Some obsess over the idea that human habitation should be more “respectful” of the “natural” environment, or believe that we can erase or cancel the urban revolution and its facets and accomplishments; I am not among them. Certain phenomena have become permanently embedded in our cultures and societies: I do not see how people would ever renounce individualism, mobility, and telecommunications; nor do I see how they would renounce using the increasingly powerful and numerous technical—almost prosthetic—artifacts, or abandon their aspiration for better health. Those who dream of returning to our origins—of cities that resemble the quiet, calm towns of yesteryear—are mistaken. They are reactionaries in the strictest sense of the word. The real issue at hand is to create cultures that fit with this transformation, because the urban revolution has come before our ways of thinking of and defining it, and before the intellectual, cultural, and political frameworks through which we try to make sense of it. It seems to me that any activity of thought, science, or creation relating to the urban must stem from there.

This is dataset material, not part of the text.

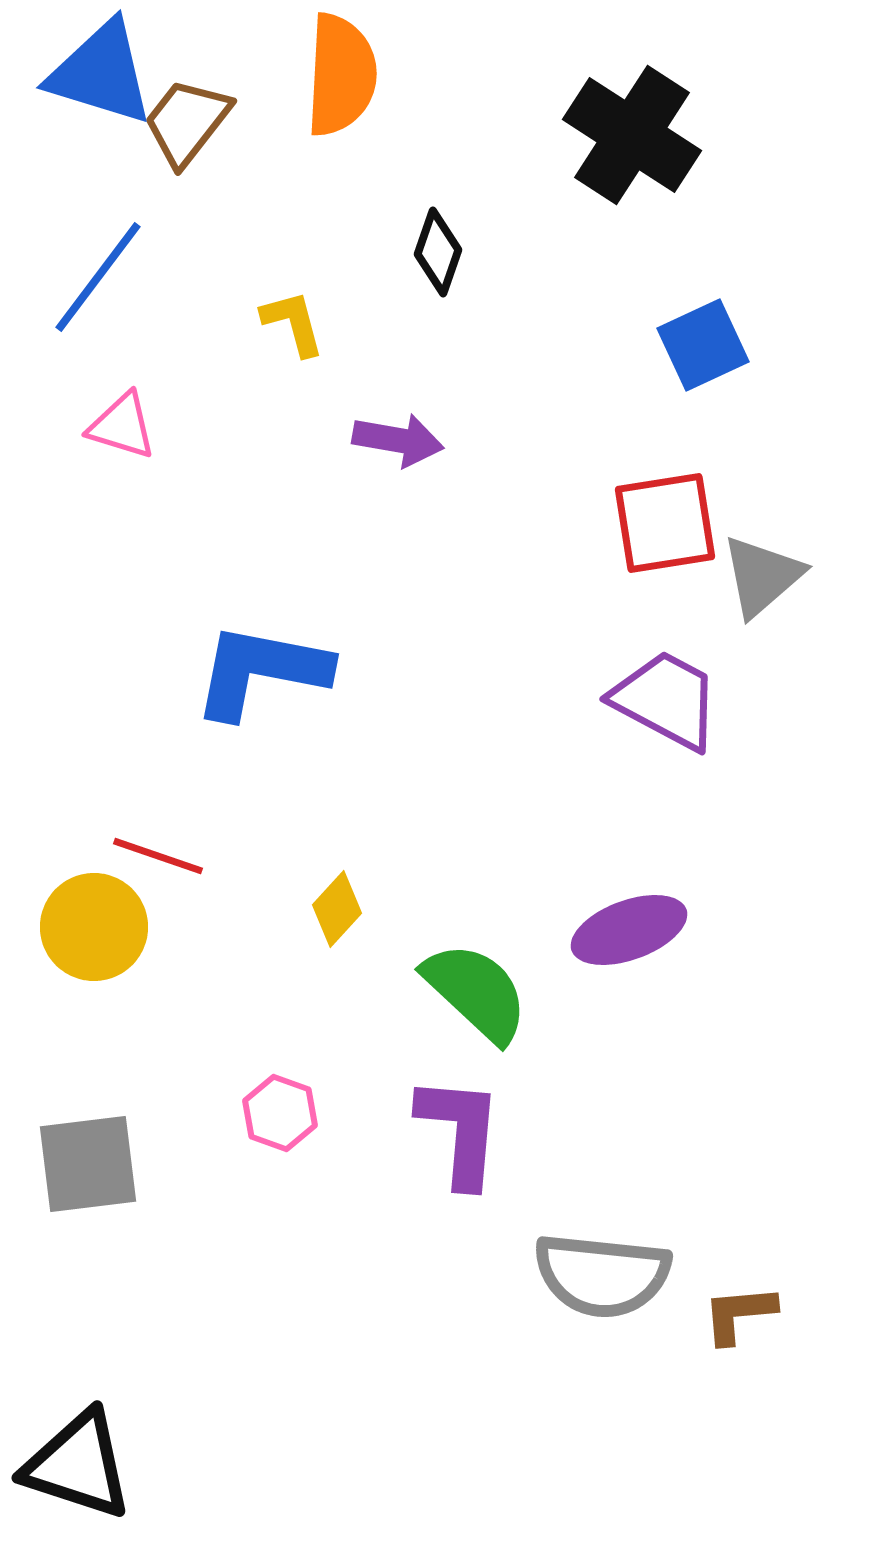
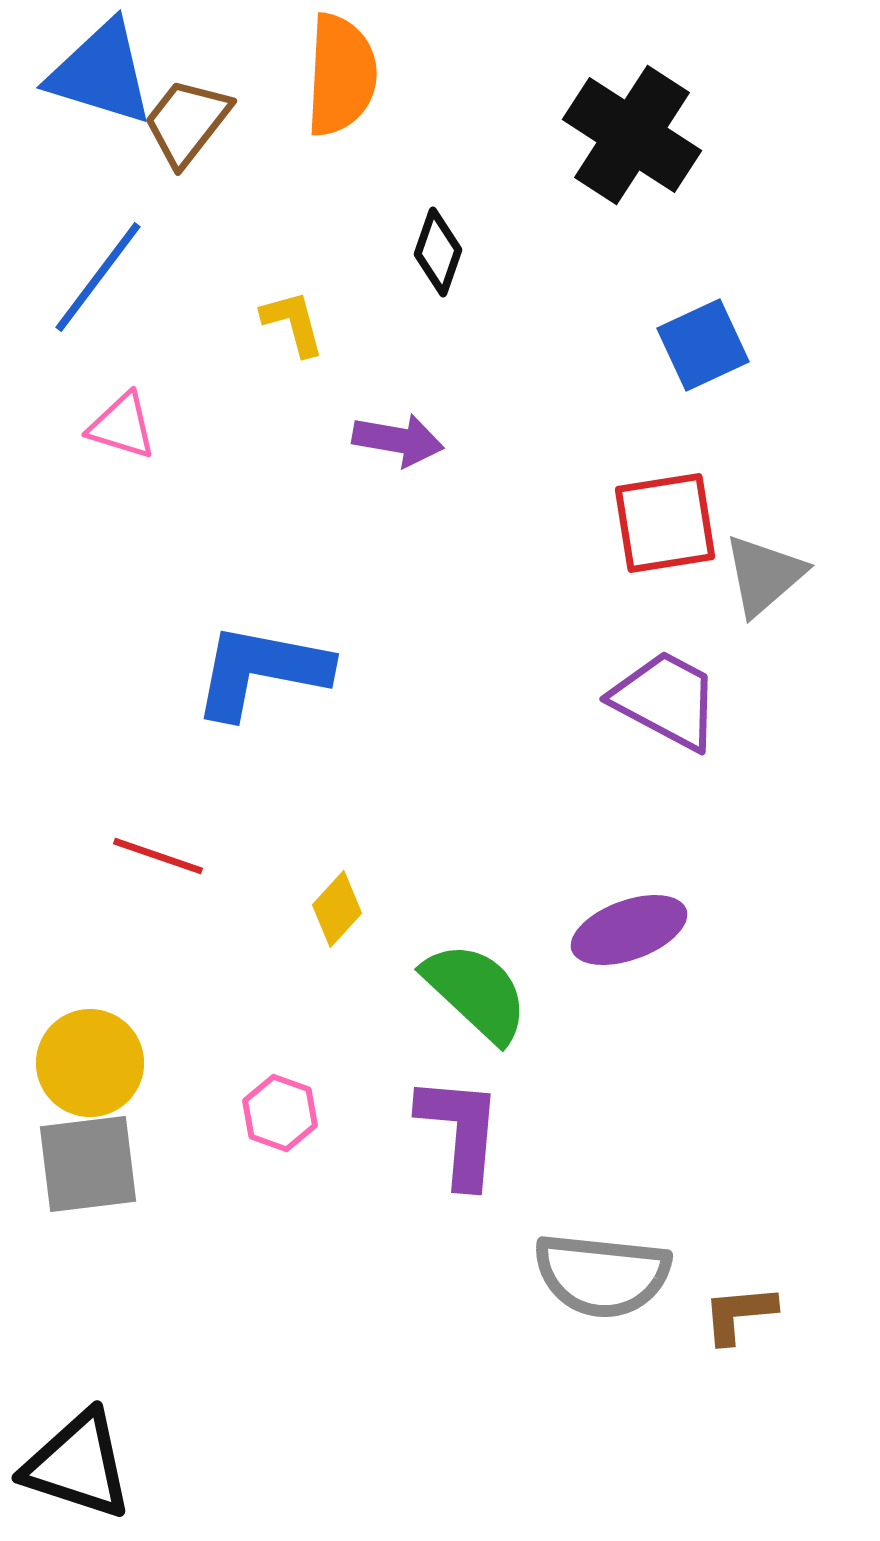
gray triangle: moved 2 px right, 1 px up
yellow circle: moved 4 px left, 136 px down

I speak about urban “revolution” as a way of including it in those moments that have defined human society, in which new ways of inhabiting the Earth have been put in place, such as the Neolithic era when the relationship to resource production underwent radical upheaval. Moreover, the Anthropocene era most likely emerged from the Neolithic era onwards, when people had already begun intervening in the ecosystem. Several thousand years before the Common Era, with geographical conditions drastically different from ours, and with groups of people dispersed but already in communication with one another, human societies began to rear livestock and establish agriculture in India, the Middle East, and in Southern Europe. In so doing, they left behind a time when hunting, gathering, and predation were the only ways to ensure subsistence. Accumulation and reproduction were thereafter possible, which leads me to believe that this was already the Anthropocene, with the onset of the ability for humans to master the ecosystem. It was the beginning of towns; perhaps not of the urban in the way we think of it, but already of the city.
The Industrial Revolution (1750–1850) also set up new ways of living, with industrial cities, the rise of new modes of production, and the urban revolution that we are experiencing today. What I have been trying to show is that contemporary urbanity is not simply a slightly larger version of the industrial city, and that it necessitates different conceptual tools than those of the previous era. Industrial urbanism and architecture are no longer fit to deal with the issues at hand; we must find new languages and practices that are adapted to our new ways of living on the planet.
What is strange is that we are the ones who have initiated this revolution. It has come from nowhere else but from our own actions, as humans on the planet Earth. It has not been directed by a small circle of initiates, despite what the numerous legends and rudimentary volumes on the subject would have us believe. We have organized it, and it has come to overtake us, to the point that we now chase after our own creation. A first impulse is to look to the inherited intellectual, scientific, and methodological corpus in order to explore this new situation, but we can clearly see that these do not work any more. This is why I am no longer convinced that the notion of “cities” is sufficient for discussing urban contemporaneity.